— Extracted information —
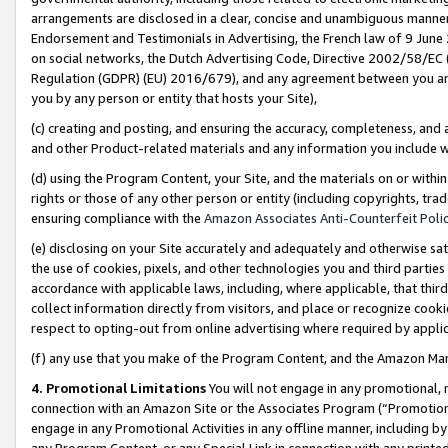
arrangements are disclosed in a clear, concise and unambiguous manner 
Endorsement and Testimonials in Advertising, the French law of 9 June
on social networks, the Dutch Advertising Code, Directive 2002/58/EC 
Regulation (GDPR) (EU) 2016/679), and any agreement between you and 
you by any person or entity that hosts your Site),
(c) creating and posting, and ensuring the accuracy, completeness, and 
and other Product-related materials and any information you include wit
(d) using the Program Content, your Site, and the materials on or within
rights or those of any other person or entity (including copyrights, trad
ensuring compliance with the
Amazon Associates Anti-Counterfeit Polic
(e) disclosing on your Site accurately and adequately and otherwise sat
the use of cookies, pixels, and other technologies you and third parties
accordance with applicable laws, including, where applicable, that thir
collect information directly from visitors, and place or recognize cooki
respect to opting-out from online advertising where required by appli
(f) any use that you make of the Program Content, and the Amazon Mar
4. Promotional Limitations
You will not engage in any promotional, ma
connection with an Amazon Site or the Associates Program (“Promotional
engage in any Promotional Activities in any offline manner, including by
any Program Content, or any Special Link in connection with any printed 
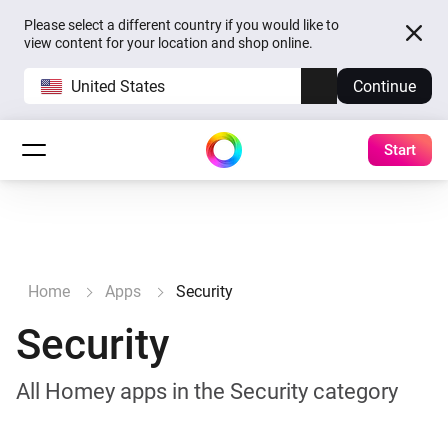
Please select a different country if you would like to
view content for your location and shop online.
United States
Continue
Start
Home
Apps
Security
Security
All Homey apps in the Security category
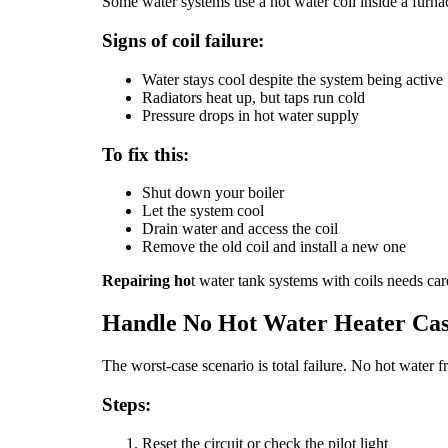
Some water systems use a hot water coil inside a furnace 
Signs of coil failure:
Water stays cool despite the system being active
Radiators heat up, but taps run cold
Pressure drops in hot water supply
To fix this:
Shut down your boiler
Let the system cool
Drain water and access the coil
Remove the old coil and install a new one
Repairing ho
t water tank systems with coils needs ca
Handle No Hot Water Heater Cas
The worst-case scenario is total failure. No hot water 
Steps:
Reset the circuit or check the pilot light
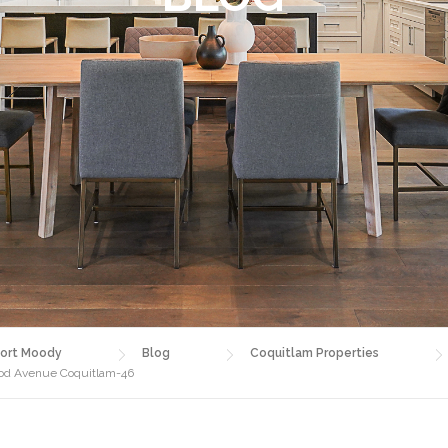
ort Moody
Blog
Coquitlam Properties
wood Avenue Coquitlam-46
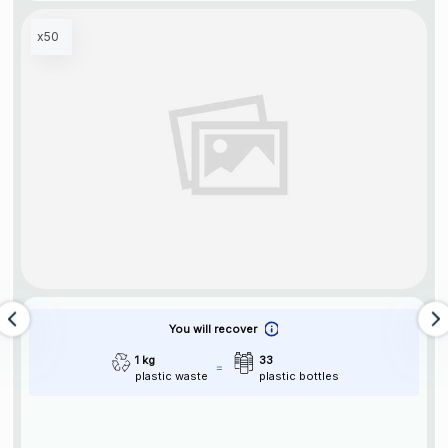
x50
You will recover
1 kg
33
plastic waste
plastic bottles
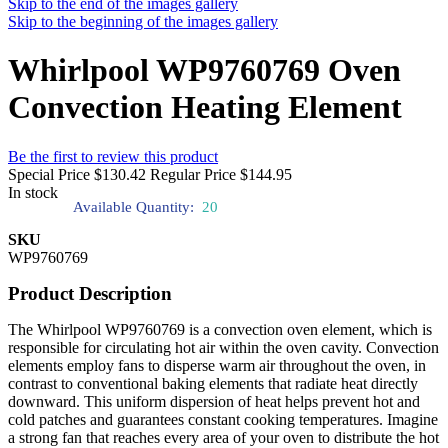
Skip to the end of the images gallery
Skip to the beginning of the images gallery
Whirlpool WP9760769 Oven
Convection Heating Element
Be the first to review this product
Special Price
$130.42
Regular Price
$144.95
In stock
Available Quantity:
20
SKU
WP9760769
Product Description
The Whirlpool WP9760769 is a convection oven element, which is
responsible for circulating hot air within the oven cavity. Convection
elements employ fans to disperse warm air throughout the oven, in
contrast to conventional baking elements that radiate heat directly
downward. This uniform dispersion of heat helps prevent hot and
cold patches and guarantees constant cooking temperatures. Imagine
a strong fan that reaches every area of your oven to distribute the hot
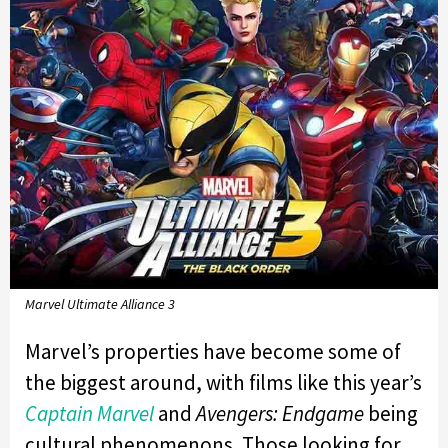
Marvel Ultimate Alliance 3
Marvel’s properties have become some of
the biggest around, with films like this year’s
Captain Marvel
and
Avengers: Endgame
being
cultural phenomenons. Those looking for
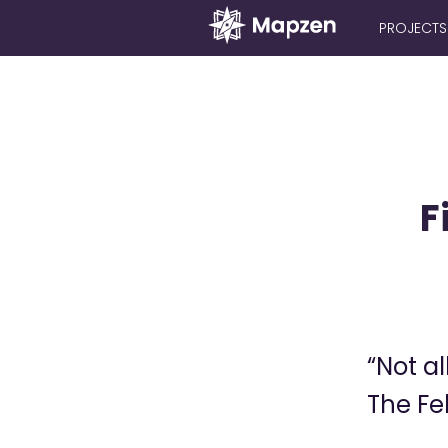
PROJECTS
Mapzen
F
“Not al
The Fe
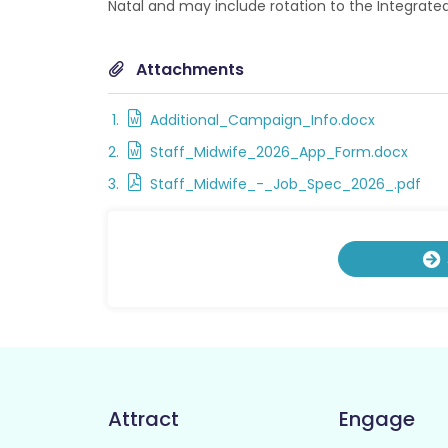
Natal and may include rotation to the Integrat
Attachments
Additional_Campaign_Info.docx
Staff_Midwife_2026_App_Form.docx
Staff_Midwife_-_Job_Spec_2026_.pdf
Attract
Engage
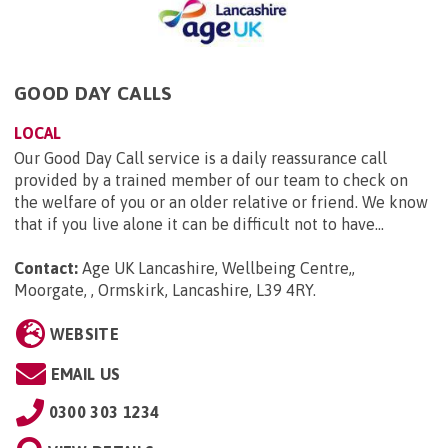
GOOD DAY CALLS
LOCAL
Our Good Day Call service is a daily reassurance call
provided by a trained member of our team to check on
the welfare of you or an older relative or friend. We know
that if you live alone it can be difficult not to have...
Contact:
Age UK Lancashire, Wellbeing Centre,,
Moorgate, , Ormskirk, Lancashire, L39 4RY
.
WEBSITE
EMAIL US
0300 303 1234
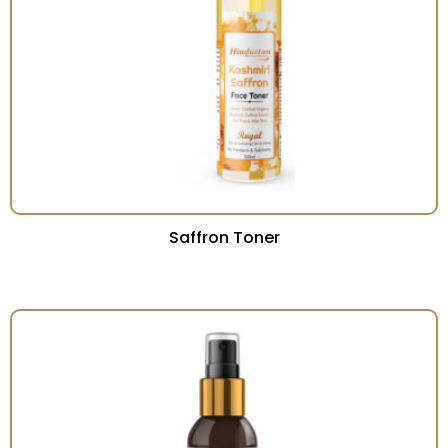
Saffron Toner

— Exercise goal —
Start with the line above that contains "Be the first to review this product" and stop after the line that contains "downward. This uniform". Output those lines exactly, and only those.

— Solution to this problem —
Be the first to review this product
Special Price
$130.42
Regular Price
$144.95
In stock
Available Quantity:
20
SKU
WP9760769
Product Description
The Whirlpool WP9760769 is a convection oven element, which is
responsible for circulating hot air within the oven cavity. Convection
elements employ fans to disperse warm air throughout the oven, in
contrast to conventional baking elements that radiate heat directly
downward. This uniform dispersion of heat helps prevent hot and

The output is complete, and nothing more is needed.